Rob Lloyd – Who, Me

In the eerily lit vault beneath the corner of Forrest Road and Bristo Square, resembling nothing so much as the catacombs of Peladon, Australian comedian, former teacher and reformed Star Wars fan Rob Lloyd has crossed his own convoluted timeline to put himself on trial to determine whether his love for Doctor Who has ruined his life, but before he even reaches the stage, the audience are warned by Davros to turn of their mobile communication devices or they will be exterminated.

Backtracking into his earlier life to explain how he came to this juncture, the show opens with a salvo of Doctor Who in jokes and puns, some possibly too fast for the audience to follow or appreciate, separating those who know their Tennant from their Ecclestone and those who know their Bakers apart, the Cloister Bell sounding when he delivers a particularly bad one.

Dressed appropriately in pinstripe waistcoat and converse trainers, Lloyd comments on how often he is told of the resemblance of the tenth Doctor to him, a blessing for a man who has been a fan of the show since 1996, a time when David Tennant’s only connection with the show was that he was also a fan, a year which saw Paul McGann’s sole outing and also the passing of Jon Pertwee.

In those days, it wasn’t cool to be a Doctor Who fan, and he compares the question of affiliations to the dread of another generation being asked “And what did you do during the war?” Bringing out a videocassette of The Krotons, he introduces the archaic VHS and asks the audience “Isn’t it big and cumbersome?
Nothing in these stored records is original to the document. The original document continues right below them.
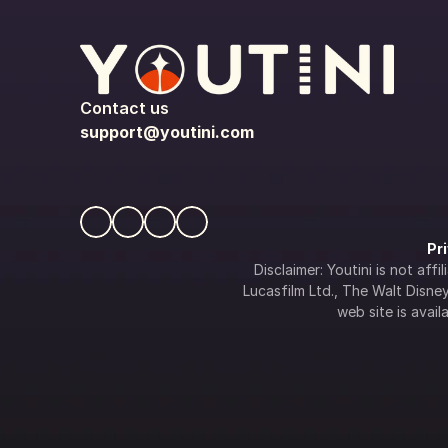
Contact us
support@youtini.com
Pr
Disclaimer: Youtini is not af
Lucasfilm Ltd., The Walt Disney 
web site is availa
Isn’t it like the Monolith in 2001?”

Yet Lloyd’s love is anything but monolithic, springing first from a devotion to Sherlock Holmes and also including a shameful seventeen cinema trips to The Phantom Menace, although while he asks the audience to cheer to show their devotion to either classic or new Who, he never offers an option for those of us who love both, albeit in different ways.

While the show is ostensibly modelled as a trial, rather than being …Of A Timelord, the style is very much that of new Who with only a passing reference at the conclusion to the Valeyard, perhaps with an awareness that those who resolutely cling exclusively to classic Who would not be of a mind to enter into a social excursion such as this, and that those newer fans who have been shown earlier stories may just have skipped some seasons. Or decades.

Certainly the changes of tone are based on the tenth Doctor, Lloyd leaping between intimate, wild, angry and defiant, but as to whether the Doctor has ruined his life, that can only be so if the definition of failure includes inspiring high school students to stage productions of major works and subsequently travelling to a packed out audience half way across the planet from his country of birth to present his own solo show as part of the world‘s largest arts festival, albeit an audience presently held captive in a dungeon.